= Muriel St. Clare Byrne =

British historical researcher (1895–1983)

Muriel St. Clare Byrne OBE (1895–1983) was an English historical researcher, specialising in the Tudor period and the reign of Henry VIII.

==Family==
Born Hoylake, Cheshire, England 31 May 1895, she was the granddaughter of the naval architect and yacht designer St Clare John Byrne with whom she and her mother lived when her father (Henry) died in 1905. Her mother was Artemisia Desdemona Burtner (1868–1923) from Muscatine, Iowa, USA.

Her life partner was Marjorie 'Bar' Barber, and she was also lovers with Mary Aeldrin Cullis.

==Education==
Belvedere School, Liverpool; Somerville College, Oxford, B.A. 1916, M.A 1920. Oxford did not grant degrees to women until 1920, but she would have completed the academic requirements in 1916.

==Career==
She was assistant tutor in English at Somerville College in 1919 and lecturer at the Army Education School, Rouen, France, 1918–19. She then taught at Morley College and the University of London. From 1920 to 1925 she served as coach for final honours at Oxford and from 1920 to 1927 she lectured at Oxford's University Extension in London. She held a lectureship at the Royal Academy of Dramatic Art, London, specialising in Elizabethan theatre and eventually became a governor of the Royal Shakespeare Theatre.

==Published works==

Byrne devoted a lifetime to the study of Tudor England, gathered together and edited primary sources and published these, including the Lisle Letters, and the Letters and Papers of the Reign of Henry VIII, as well as publishing books which were entirely her own work, such as Elizabethan Life in Town and Country, Elizabethan Home and Common or Garden Child. A not-unfaithful record.
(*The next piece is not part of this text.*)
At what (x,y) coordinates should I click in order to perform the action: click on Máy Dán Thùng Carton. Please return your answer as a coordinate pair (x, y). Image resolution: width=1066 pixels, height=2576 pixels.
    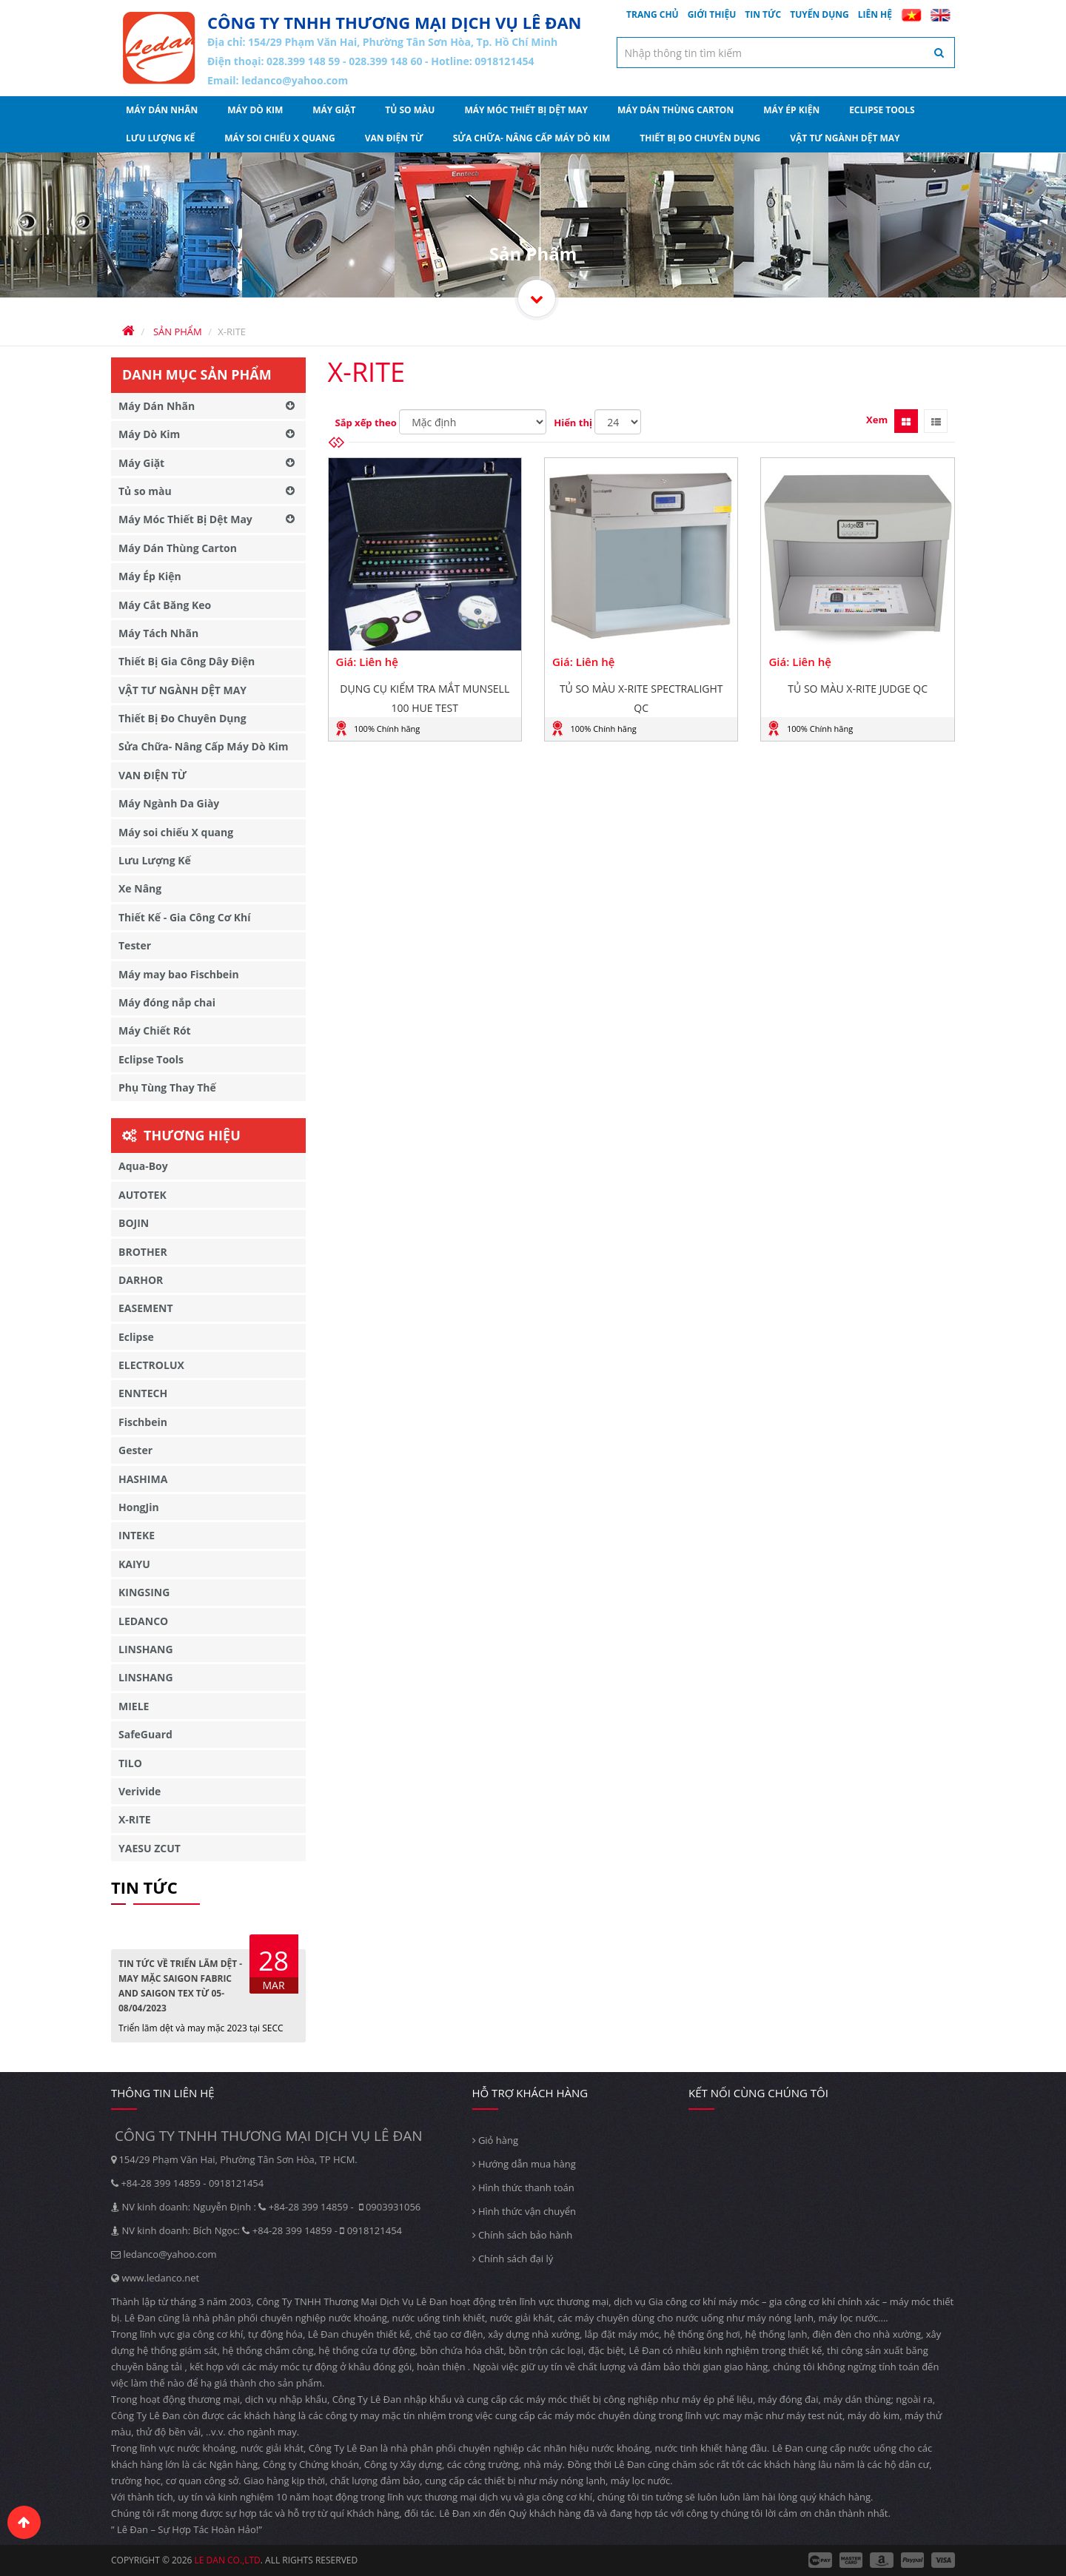
    Looking at the image, I should click on (675, 110).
The Lisle letters are the correspondence of Arthur Plantagenet, 1st Viscount Lisle, consisting of 3000 letters. These were seized on the orders of Henry VIII when Lisle was accused of treason and sent to the Tower of London. They were discovered by Byrne in the London Public Record Office, neglected and largely undiscovered down the centuries. She felt these works, that detailed an important period in the reign of Henry VIII, should be made available to the public. However, the difficulties with deciphering the handwriting and the inconsistent spelling, resulted in Byrne spending almost 50 years producing the six volumes of her work. It has been described as the masterpiece of Byrne's career, woven together by her commentary. It required donations from many people including Queen Elizabeth II, to get the work published in 1981 on Byrne's 86th birthday.

A friend of Dorothy L. Sayers from their days at Somerville, she co-wrote the play upon which Sayers's novel Busman's Honeymoon was later based. She was credited within the book as one of the contributors to material published as The Wimsey Family by Wilfrid Scott-Giles, a mock-history of the Wimsey family.

She died 2 December 1983 and was buried in Marylebone Cemetery, London.

She left a collection of her papers, correspondence and photographs to Somerville College Library.